__Required work__: Find the word "อขอด" in the listing below. Copy every line that has it.

= Beginning of Section =

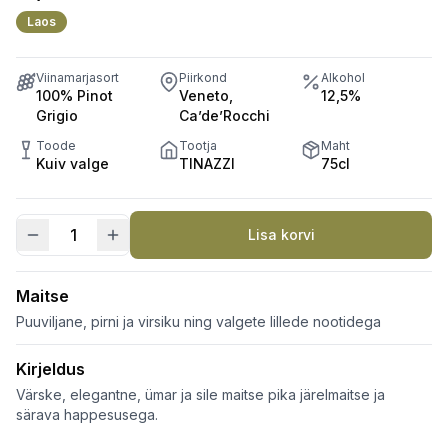
Laos
Viinamarjasort
Piirkond
Alkohol
100% Pinot
Veneto,
12,5%
Grigio
Ca’de’Rocchi
Toode
Tootja
Maht
Kuiv valge
TINAZZI
75cl
Lisa korvi
Pinot
Grigio
Ista
Maitse
DOP
Puuviljane, pirni ja virsiku ning valgete lillede nootidega
kogus
Kirjeldus
Värske, elegantne, ümar ja sile maitse pika järelmaitse ja
särava happesusega.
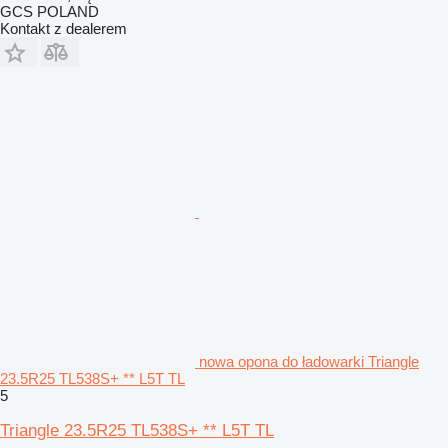
GCS POLAND
Kontakt z dealerem
nowa opona do ładowarki Triangle
23.5R25 TL538S+ ** L5T TL
5
Triangle 23.5R25 TL538S+ ** L5T TL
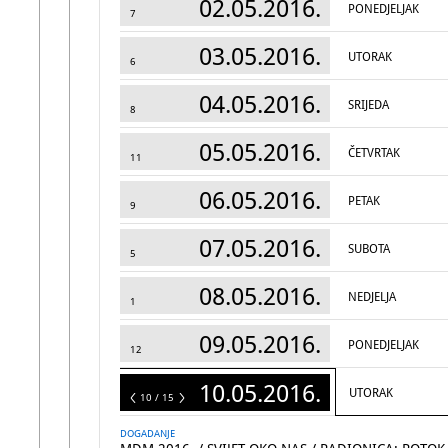
02.05.2016.
PONEDJELJAK
7
03.05.2016.
UTORAK
6
04.05.2016.
SRIJEDA
8
05.05.2016.
ČETVRTAK
11
06.05.2016.
PETAK
9
07.05.2016.
SUBOTA
5
08.05.2016.
NEDJELJA
1
09.05.2016.
PONEDJELJAK
12
10.05.2016.
UTORAK
15
10 / 15
DOGADANJE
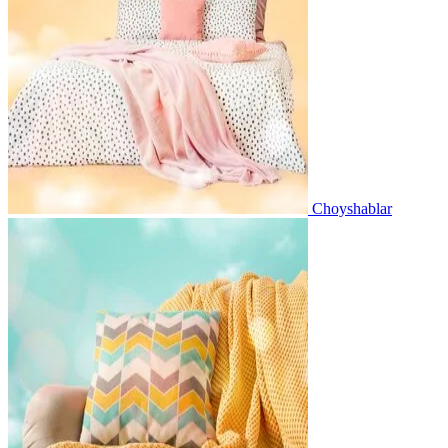
Choyshablar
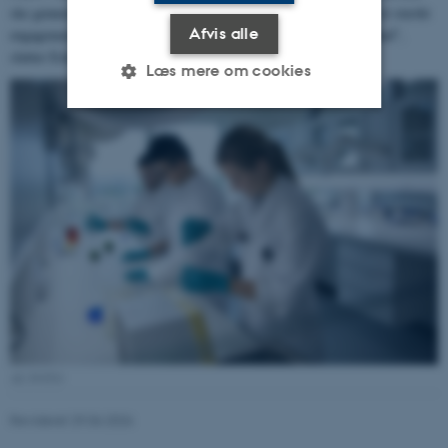
ske gennem en integreret, inklusiv og tværfaglig tilgang og med et stærkt
Afvis alle
engagement fra regering, virksomheder, videnskab og civilsamfund”,
slutter Eskild Holm Nielsen.
Læs mere om cookies
Nødvendige
Statistiske
Marketing
Funktionelle
Uklassificerede
Nødvendige cookies hjælper
med at gøre hjemmesiden
brugbar ved at aktivere nogle
grundlæggende funktioner
som navigation mm.
AU FOTO
Hjemmesiden kan ikke
fungerer uden disse cookies.
Revideret 29.06.2026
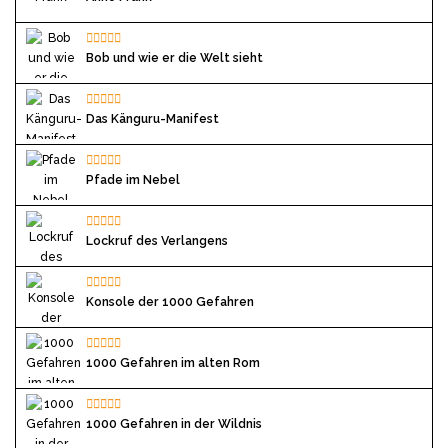
Bob und wie er die Welt sieht
Das Känguru-Manifest
Pfade im Nebel
Lockruf des Verlangens
Konsole der 1000 Gefahren
1000 Gefahren im alten Rom
1000 Gefahren in der Wildnis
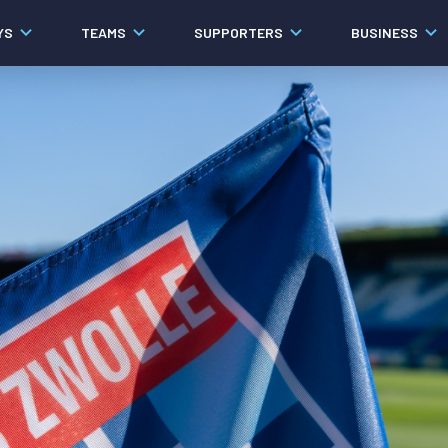
YS
TEAMS
SUPPORTERS
BUSINESS
Algemeen
Historie
Ons verhaal
Contact
Werken bij PEC Zwolle
Governance
Pers
Organisatie
Samenwerkingen
Documenten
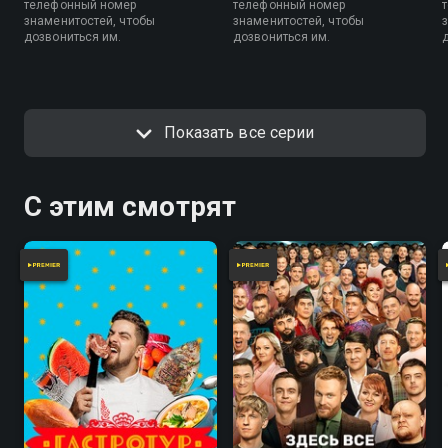
телефонный номер
телефонный номер
знаменитостей, чтобы
знаменитостей, чтобы
дозвониться им.
дозвониться им.
Показать все серии
С этим смотрят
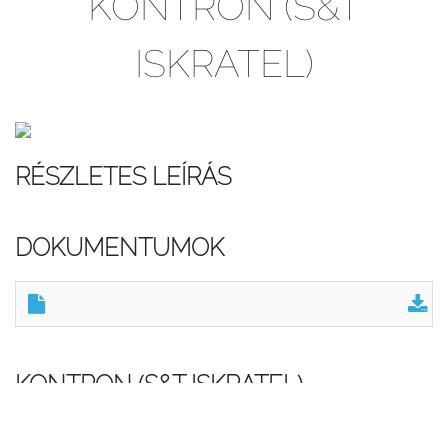
KONTRON (S&T
ISKRATEL)
RÉSZLETES LEÍRÁS
DOKUMENTUMOK
KONTRON (S&T ISKRATEL) -
TERMÉKCSOPORTOK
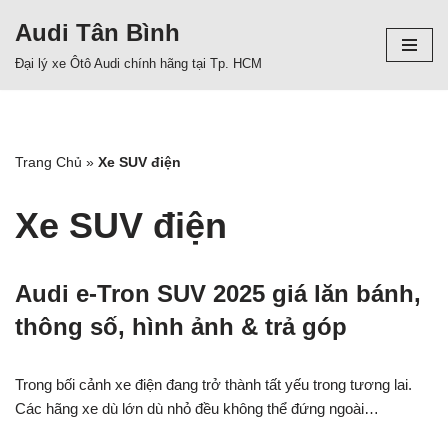
Audi Tân Bình
Chuyển
Đại lý xe Ôtô Audi chính hãng tại Tp. HCM
tới
nội
dung
Trang Chủ
»
Xe SUV điện
Xe SUV điện
Audi e-Tron SUV 2025 giá lăn bánh,
thông số, hình ảnh & trả góp
Trong bối cảnh xe điện đang trở thành tất yếu trong tương lai.
Các hãng xe dù lớn dù nhỏ đều không thể đứng ngoài…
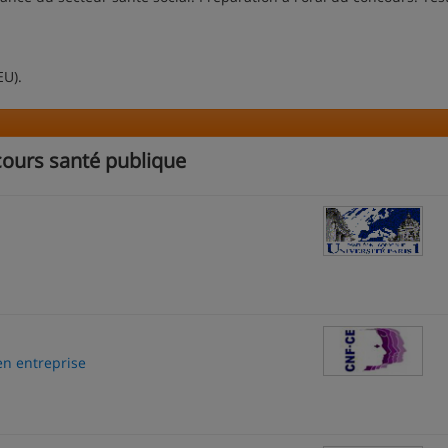
EU).
cours santé publique
en entreprise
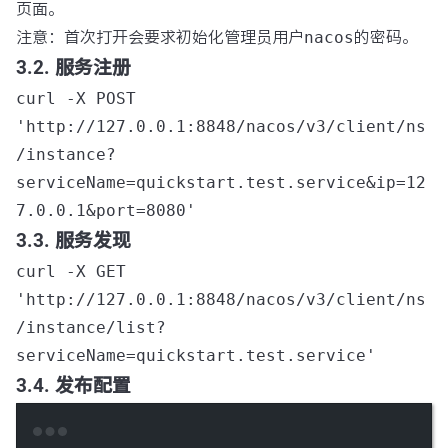
页面。
注意：首次打开会要求初始化管理员用户
nacos
的密码。
3.2. 服务注册
curl -X POST
'http://127.0.0.1:8848/nacos/v3/client/ns
/instance?
serviceName=quickstart.test.service&ip=12
7.0.0.1&port=8080'
3.3. 服务发现
curl -X GET
'http://127.0.0.1:8848/nacos/v3/client/ns
/instance/list?
serviceName=quickstart.test.service'
3.4. 发布配置
Terminal window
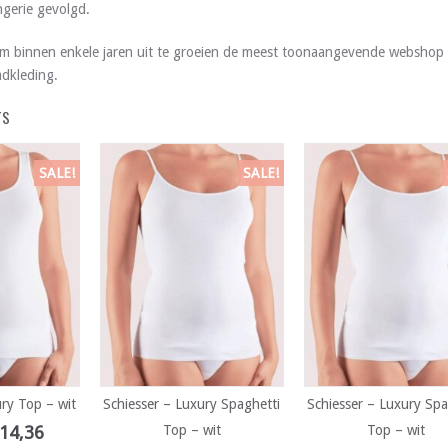
gerie gevolgd.
m binnen enkele jaren uit te groeien de meest toonaangevende webshop 
dkleding.
TS
SALE!
SALE!
ury Top – wit
Schiesser – Luxury Spaghetti
Schiesser – Luxury Spa
14,36
Top – wit
Top – wit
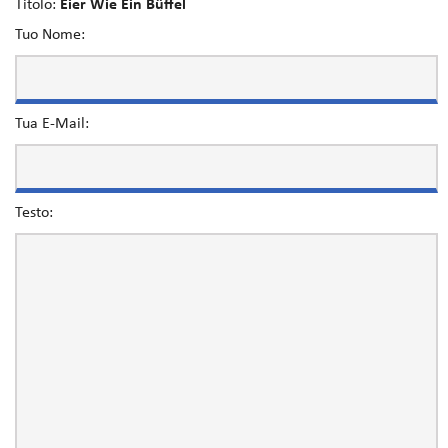
Titolo:
Eier Wie Ein Büffel
Tuo Nome:
Tua E-Mail:
Testo:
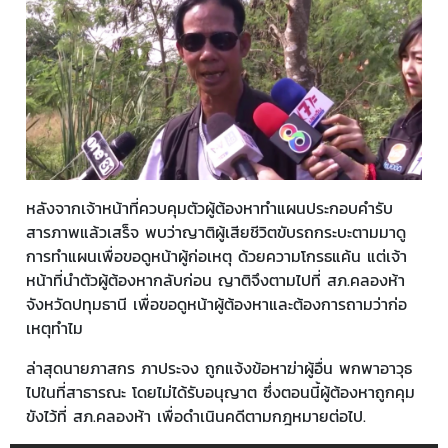
หลังจากเจ้าหน้าที่ควบคุมตัวผู้ต้องหาทำแผนประกอบคำรับ
สารภาพแล้วเสร็จ พบว่าญาติผู้เสียชีวิตขับรถกระบะตามมาดู
การทำแผนเพื่อขอดูหน้าผู้ก่อเหตุ ด้วยความโกรธแค้น แต่เจ้า
หน้าที่นำตัวผู้ต้องหากลับก่อน ญาติจึงตามไปที่ สภ.คลองห้า
จังหวัดปทุมธานี เพื่อขอดูหน้าผู้ต้องหาและต้องการถามว่าก่อ
เหตุทำไม
ล่าสุดนายภาสกร ภาประจง ถูกแจ้งข้อหาฆ่าผู้อื่น พกพาอาวุธ
ไปในที่สาธารณะ โดยไม่ได้รับอนุญาต ซึ่งตอนนี้ผู้ต้องหาถูกคุม
ขังไว้ที่ สภ.คลองห้า เพื่อดำเนินคดีตามกฎหมายต่อไป.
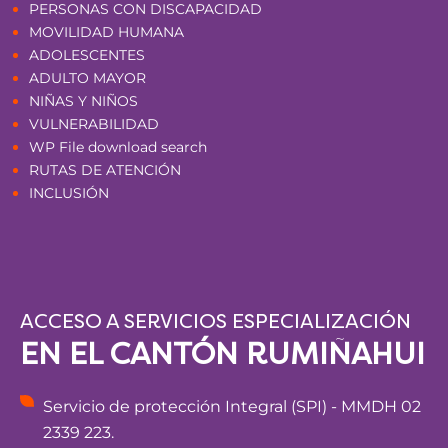
PERSONAS CON DISCAPACIDAD
MOVILIDAD HUMANA
ADOLESCENTES
ADULTO MAYOR
NIÑAS Y NIÑOS
VULNERABILIDAD
WP File download search
RUTAS DE ATENCIÓN
INCLUSIÓN
ACCESO A SERVICIOS ESPECIALIZACIÓN
EN EL CANTÓN RUMIÑAHUI
Servicio de protección Integral (SPI) - MMDH 02
2339 223.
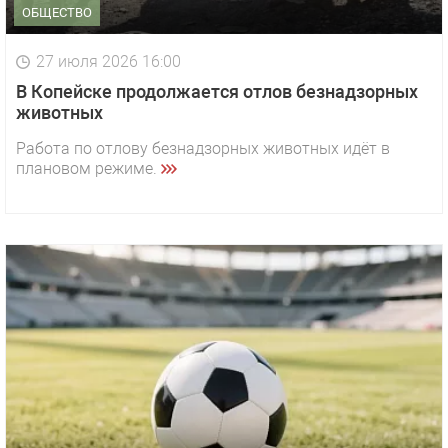
ОБЩЕСТВО
27 июля 2026 16:00
В Копейске продолжается отлов безнадзорных
животных
Работа по отлову безнадзорных животных идёт в
плановом режиме.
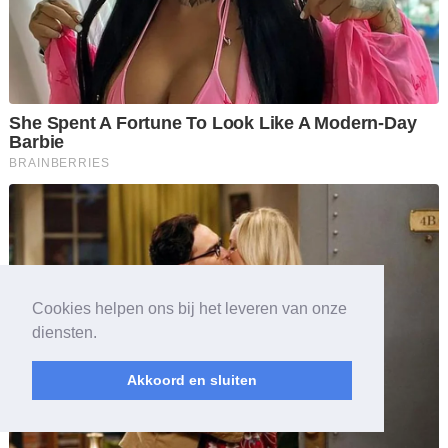
Cookies helpen ons bij het leveren van onze
diensten.
Akkoord en sluiten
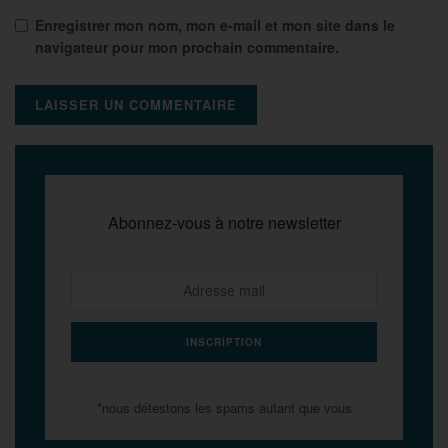
Enregistrer mon nom, mon e-mail et mon site dans le
navigateur pour mon prochain commentaire.
Abonnez-vous à notre newsletter
*nous détestons les spams autant que vous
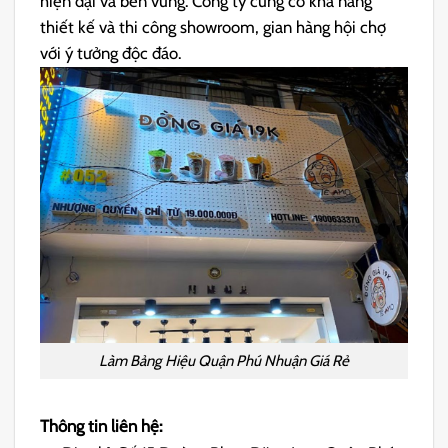
hiện đại và bền vững. Công ty cũng có khả năng
thiết kế và thi công showroom, gian hàng hội chợ
với ý tưởng độc đáo.
Làm Bảng Hiệu Quận Phú Nhuận Giá Rẻ
Thông tin liên hệ:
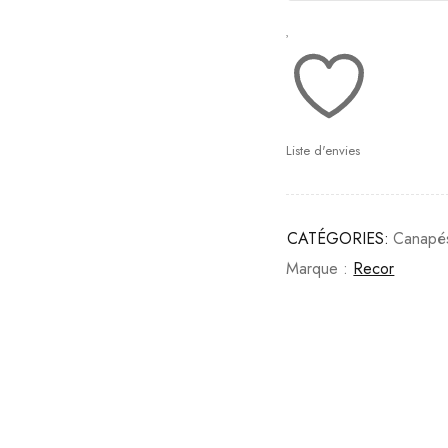
Liste d'envies
CATÉGORIES:
Canapé
Marque :
Recor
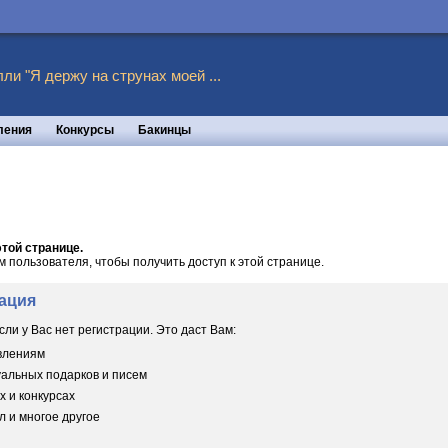
ли "Я держу на струнах моей ...
ления
Конкурсы
Бакинцы
той странице.
пользователя, чтобы получить доступ к этой странице.
ация
сли у Вас нет регистрации. Это даст Вам:
овлениям
уальных подарков и писем
х и конкурсах
 и многое другое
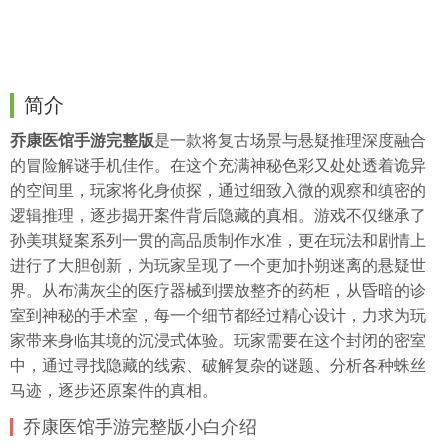
简介
乔康医馆手游完整版
是一款将复古场景与悬疑推理深度融合
的冒险解谜手机佳作。在这个充满神秘色彩又处处透着诡异
的空间里，玩家将化身侦探，通过细致入微的观察和缜密的
逻辑推理，逐步揭开案件背后隐藏的真相。游戏不仅继承了
孙美琪疑案系列一贯的高品质制作水准，更在玩法和剧情上
进行了大胆创新，为玩家呈现了一个更加扑朔迷离的悬疑世
界。从布满灰尘的医疗器械到摆放整齐的药柜，从昏暗的诊
室到神秘的手术室，每一个细节都经过精心设计，力求为玩
家带来身临其境的沉浸式体验。玩家需要在这个封闭的密室
中，通过寻找隐藏的线索、破解复杂的谜题、分析各种蛛丝
马迹，逐步还原案件的真相。
乔康医馆手游完整版小白介绍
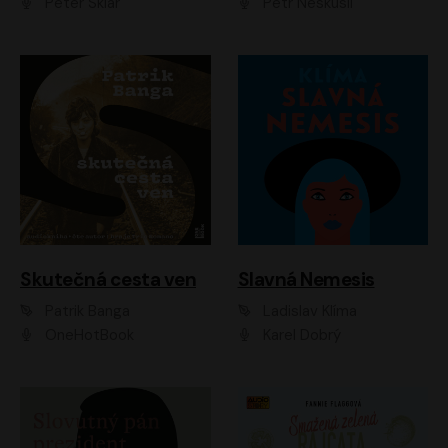
Peter Sklár
Petr Neskusil
Skutečná cesta ven
Slavná Nemesis
Patrik Banga
Ladislav Klíma
OneHotBook
Karel Dobrý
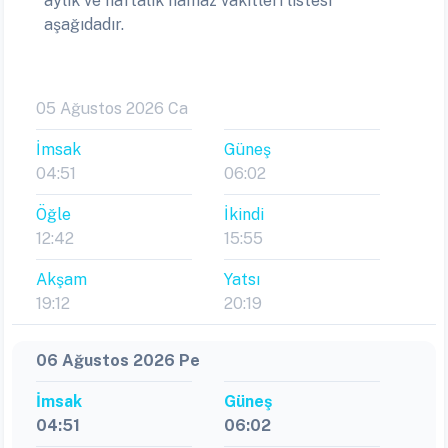
aylık ve haftalık namaz vakitleri listesi
aşağıdadır.
05 Ağustos 2026 Ca
İmsak
Güneş
04:51
06:02
Öğle
İkindi
12:42
15:55
Akşam
Yatsı
19:12
20:19
06 Ağustos 2026 Pe
İmsak
Güneş
04:51
06:02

= End of Section =

__Answer to this task__:
การทำแผนเพื่อขอดูหน้าผู้ก่อเหตุ ด้วยความโกรธแค้น แต่เจ้า
จังหวัดปทุมธานี เพื่อขอดูหน้าผู้ต้องหาและต้องการถามว่าก่อ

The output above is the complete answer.